_Data excerpts_:
◆ ◆ ◆ ◆ ◆

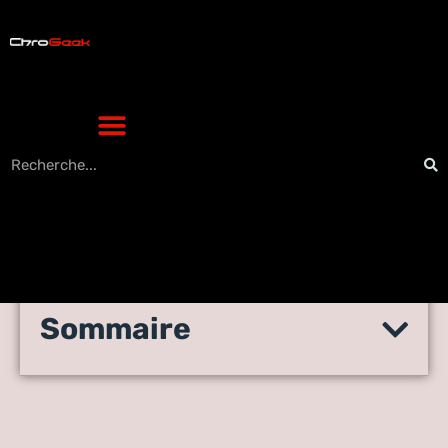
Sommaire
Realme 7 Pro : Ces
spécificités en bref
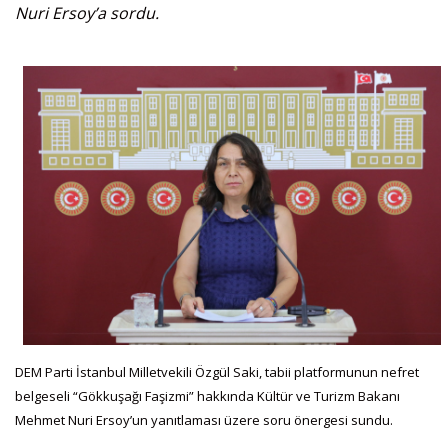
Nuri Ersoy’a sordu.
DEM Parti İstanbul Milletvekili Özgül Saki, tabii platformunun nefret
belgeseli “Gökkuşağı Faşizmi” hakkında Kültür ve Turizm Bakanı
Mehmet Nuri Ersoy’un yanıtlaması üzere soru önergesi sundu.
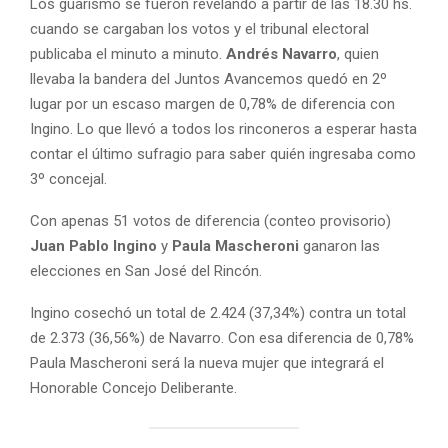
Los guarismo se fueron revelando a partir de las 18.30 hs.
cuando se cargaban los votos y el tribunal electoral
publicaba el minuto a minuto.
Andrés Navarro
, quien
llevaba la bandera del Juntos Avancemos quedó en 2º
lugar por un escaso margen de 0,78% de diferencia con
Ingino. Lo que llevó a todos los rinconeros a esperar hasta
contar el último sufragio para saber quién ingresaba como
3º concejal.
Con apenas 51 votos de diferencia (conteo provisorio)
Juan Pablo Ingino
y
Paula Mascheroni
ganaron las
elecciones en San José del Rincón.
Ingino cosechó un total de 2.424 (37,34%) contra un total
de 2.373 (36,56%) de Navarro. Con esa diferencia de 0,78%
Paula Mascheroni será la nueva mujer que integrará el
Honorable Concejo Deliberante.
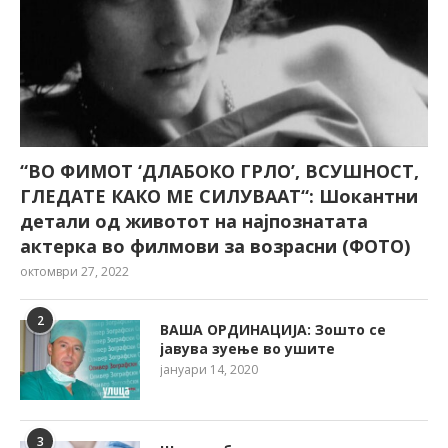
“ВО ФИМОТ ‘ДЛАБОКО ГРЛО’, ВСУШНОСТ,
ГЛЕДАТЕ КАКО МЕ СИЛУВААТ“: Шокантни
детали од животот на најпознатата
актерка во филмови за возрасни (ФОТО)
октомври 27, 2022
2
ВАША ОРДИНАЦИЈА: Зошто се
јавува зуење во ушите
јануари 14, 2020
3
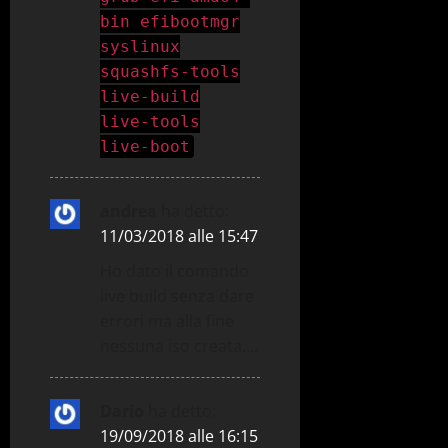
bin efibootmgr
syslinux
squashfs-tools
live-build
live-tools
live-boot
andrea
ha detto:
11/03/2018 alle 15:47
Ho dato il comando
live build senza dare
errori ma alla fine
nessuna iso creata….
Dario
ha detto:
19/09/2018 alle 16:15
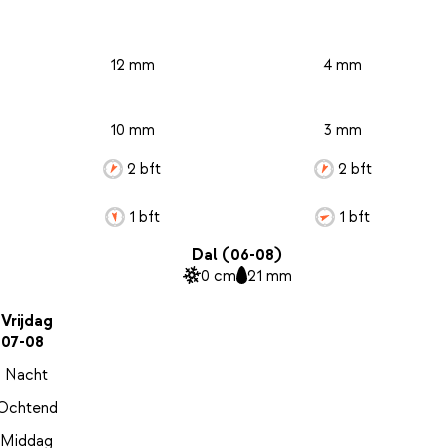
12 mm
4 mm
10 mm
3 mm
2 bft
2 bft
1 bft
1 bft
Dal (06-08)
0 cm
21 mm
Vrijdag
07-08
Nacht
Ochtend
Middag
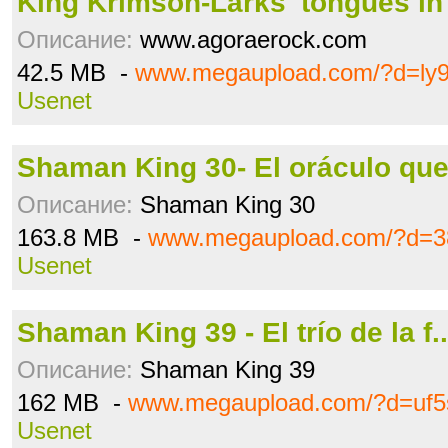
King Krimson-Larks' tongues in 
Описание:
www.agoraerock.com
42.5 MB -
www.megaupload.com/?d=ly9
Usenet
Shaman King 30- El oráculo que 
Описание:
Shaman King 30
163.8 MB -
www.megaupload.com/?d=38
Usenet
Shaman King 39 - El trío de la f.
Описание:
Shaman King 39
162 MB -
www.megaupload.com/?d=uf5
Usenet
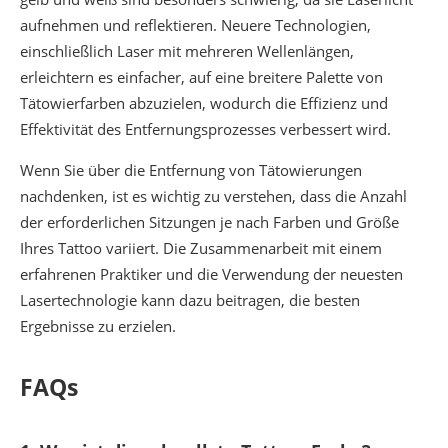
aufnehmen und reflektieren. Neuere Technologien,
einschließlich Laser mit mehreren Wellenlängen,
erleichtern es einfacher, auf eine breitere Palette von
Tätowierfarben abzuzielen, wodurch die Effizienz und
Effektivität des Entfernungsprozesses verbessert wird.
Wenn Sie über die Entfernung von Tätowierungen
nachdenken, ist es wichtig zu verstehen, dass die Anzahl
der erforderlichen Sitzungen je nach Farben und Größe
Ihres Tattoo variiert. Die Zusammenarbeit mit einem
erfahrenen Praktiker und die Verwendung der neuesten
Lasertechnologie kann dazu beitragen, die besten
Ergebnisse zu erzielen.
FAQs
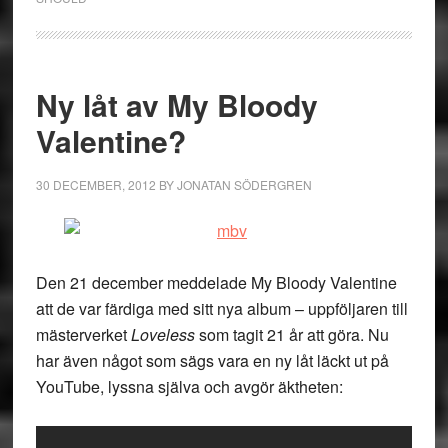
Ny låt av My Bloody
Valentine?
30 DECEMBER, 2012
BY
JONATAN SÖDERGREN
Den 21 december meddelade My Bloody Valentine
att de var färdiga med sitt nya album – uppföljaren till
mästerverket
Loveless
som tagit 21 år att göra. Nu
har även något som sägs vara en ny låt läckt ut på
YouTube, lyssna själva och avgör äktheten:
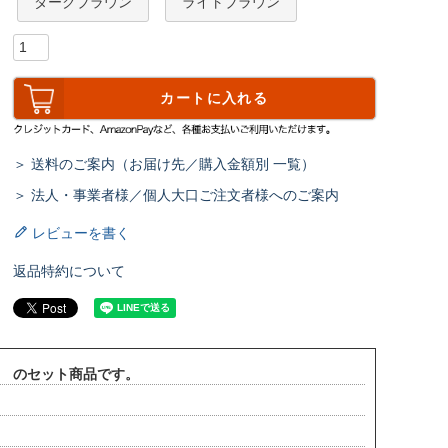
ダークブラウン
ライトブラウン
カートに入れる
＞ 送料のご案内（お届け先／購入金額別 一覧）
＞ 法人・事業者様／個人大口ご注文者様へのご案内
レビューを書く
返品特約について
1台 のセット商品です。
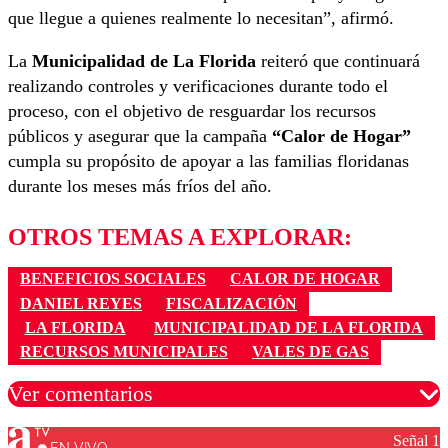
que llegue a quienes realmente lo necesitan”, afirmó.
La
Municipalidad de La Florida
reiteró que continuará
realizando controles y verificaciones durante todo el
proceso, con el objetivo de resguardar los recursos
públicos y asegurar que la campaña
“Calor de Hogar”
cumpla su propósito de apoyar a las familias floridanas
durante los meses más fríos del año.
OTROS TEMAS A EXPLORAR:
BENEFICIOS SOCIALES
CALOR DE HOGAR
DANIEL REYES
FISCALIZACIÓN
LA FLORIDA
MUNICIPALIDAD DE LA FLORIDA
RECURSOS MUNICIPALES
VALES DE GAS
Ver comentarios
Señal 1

◆ ◆ ◆ ◆ ◆

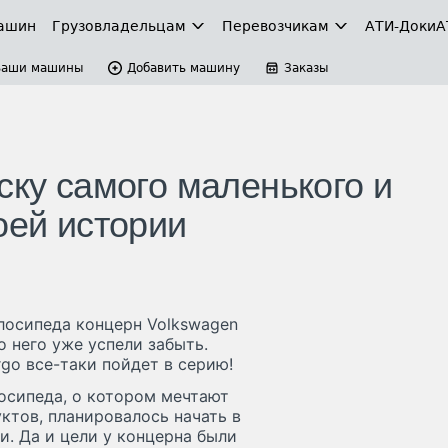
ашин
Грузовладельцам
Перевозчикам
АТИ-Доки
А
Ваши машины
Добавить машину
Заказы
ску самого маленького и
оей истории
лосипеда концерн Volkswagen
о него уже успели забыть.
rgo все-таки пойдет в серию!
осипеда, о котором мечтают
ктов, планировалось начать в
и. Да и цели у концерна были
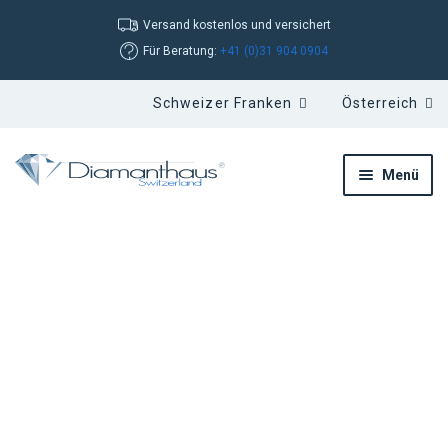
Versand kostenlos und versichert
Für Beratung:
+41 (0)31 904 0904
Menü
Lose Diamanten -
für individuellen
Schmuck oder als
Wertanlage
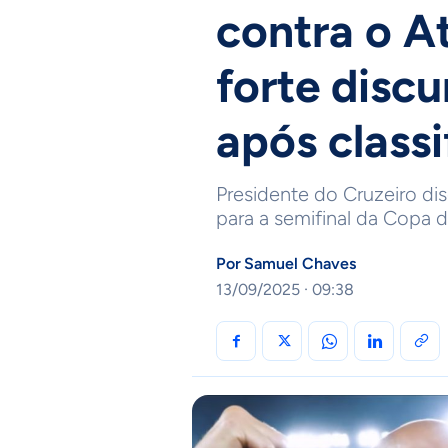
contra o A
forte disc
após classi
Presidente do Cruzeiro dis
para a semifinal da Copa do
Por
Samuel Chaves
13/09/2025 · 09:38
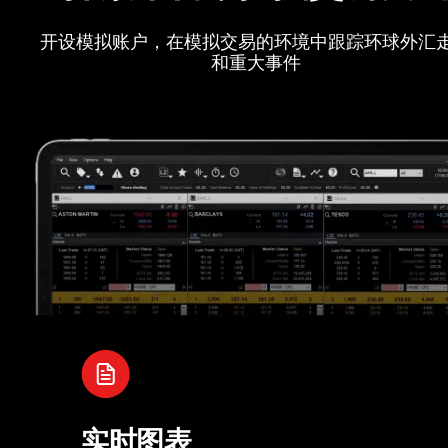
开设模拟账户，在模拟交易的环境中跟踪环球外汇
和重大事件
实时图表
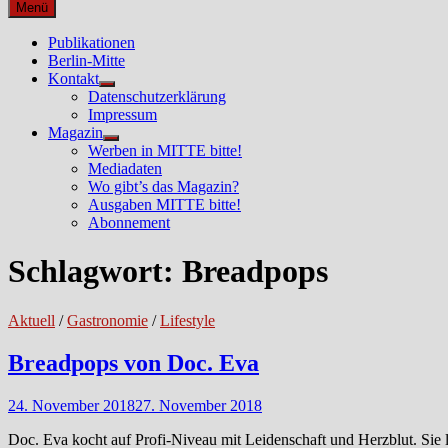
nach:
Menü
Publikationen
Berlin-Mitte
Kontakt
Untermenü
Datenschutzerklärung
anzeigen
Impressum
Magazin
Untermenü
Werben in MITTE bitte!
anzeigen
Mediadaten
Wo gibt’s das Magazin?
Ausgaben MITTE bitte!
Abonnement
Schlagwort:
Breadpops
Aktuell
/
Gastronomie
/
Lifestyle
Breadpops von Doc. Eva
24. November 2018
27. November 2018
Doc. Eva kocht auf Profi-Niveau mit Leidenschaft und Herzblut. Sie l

◆ ◆ ◆ ◆ ◆

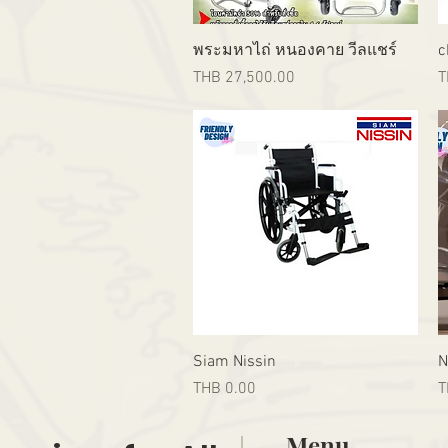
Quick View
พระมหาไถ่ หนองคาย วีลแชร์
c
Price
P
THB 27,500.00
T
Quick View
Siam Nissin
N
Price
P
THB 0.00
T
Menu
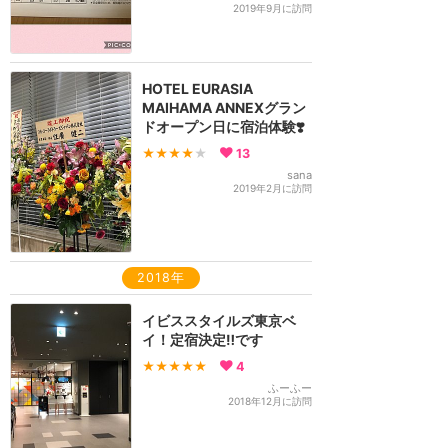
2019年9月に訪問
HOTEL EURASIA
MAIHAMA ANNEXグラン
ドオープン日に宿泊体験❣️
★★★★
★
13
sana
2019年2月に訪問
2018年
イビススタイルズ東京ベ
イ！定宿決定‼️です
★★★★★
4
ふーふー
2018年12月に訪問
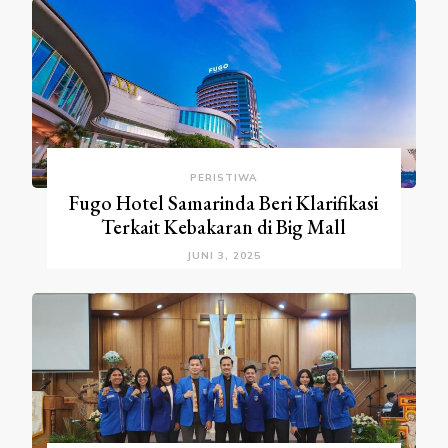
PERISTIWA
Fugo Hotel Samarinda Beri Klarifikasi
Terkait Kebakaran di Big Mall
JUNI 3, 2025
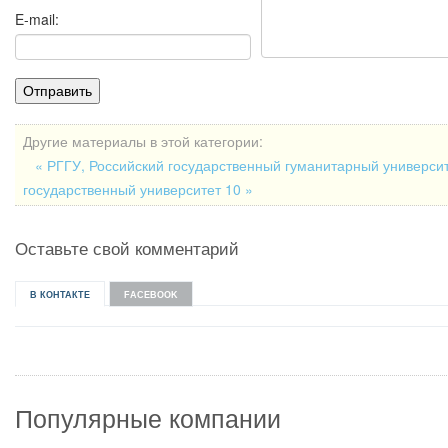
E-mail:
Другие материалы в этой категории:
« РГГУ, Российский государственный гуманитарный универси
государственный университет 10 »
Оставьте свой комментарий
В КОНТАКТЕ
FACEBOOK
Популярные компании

◆ ◆ ◆ ◆ ◆

_What you should do_:
Find and copy each line above holding "King".

_Expected answer_:
King Krimson-Larks' tongues in 
Shaman King 30- El oráculo que 
Shaman King 30
Shaman King 39 - El trío de la f.
Shaman King 39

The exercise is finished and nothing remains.